**Task description:** Every record below is to be copied exactly, with its images omitted.

Stored items:
----------------------------------------
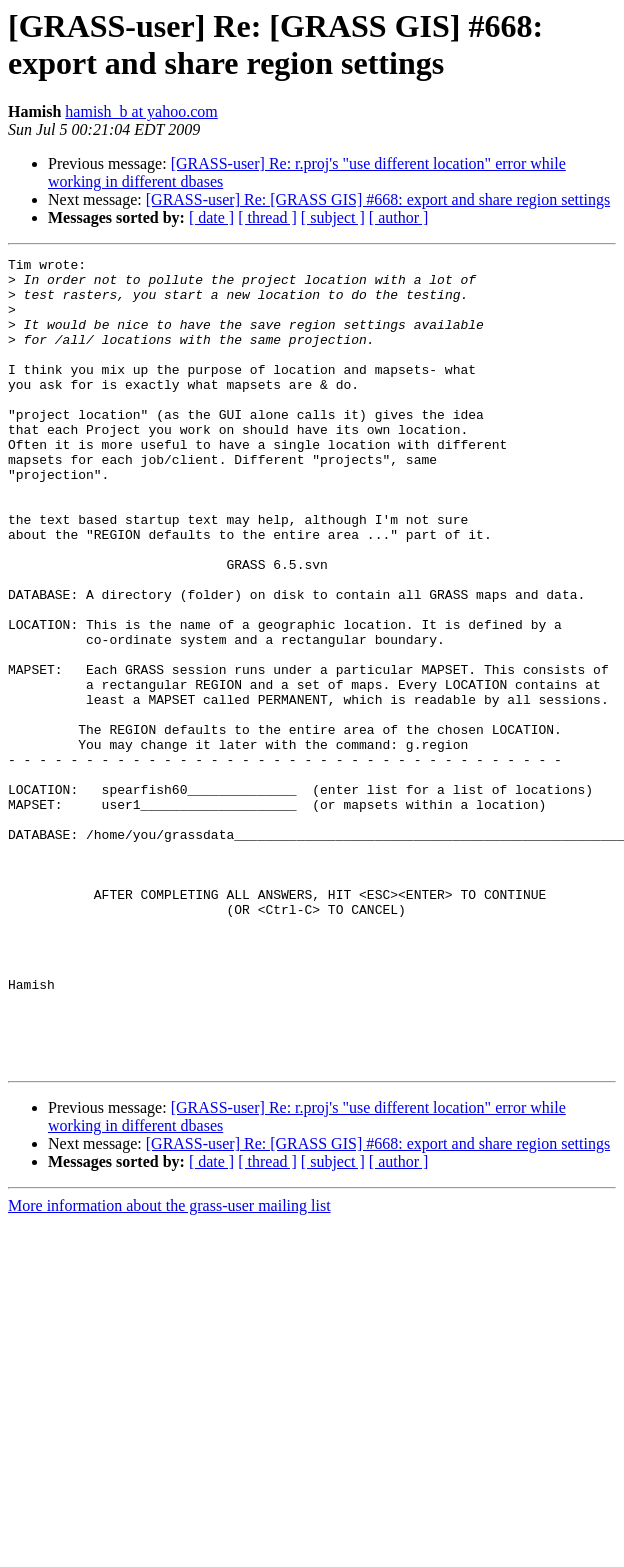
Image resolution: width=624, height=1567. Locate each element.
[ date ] (211, 217)
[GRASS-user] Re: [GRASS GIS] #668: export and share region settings (378, 199)
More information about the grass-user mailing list (169, 1367)
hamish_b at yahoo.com (141, 111)
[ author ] (399, 217)
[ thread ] (267, 217)
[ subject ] (333, 217)
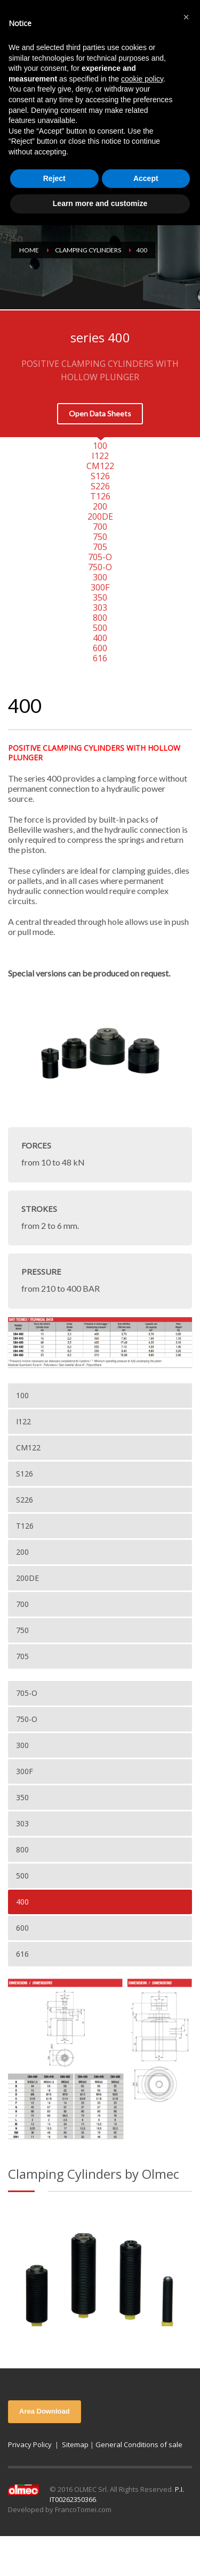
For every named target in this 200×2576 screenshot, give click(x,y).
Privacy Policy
----------------------------------------
**Exercise result:**
Image resolution: width=624, height=1567. Locate each element.
[ date ] (211, 217)
[GRASS-user] Re: [GRASS GIS] #668: export and share region settings (378, 199)
More information about the grass-user mailing list (169, 1367)
hamish_b at yahoo.com (141, 111)
[ author ] (399, 217)
[ thread ] (267, 217)
[ subject ] (333, 217)
For every named target in this 200×2576 screenshot, give click(x,y).
Privacy Policy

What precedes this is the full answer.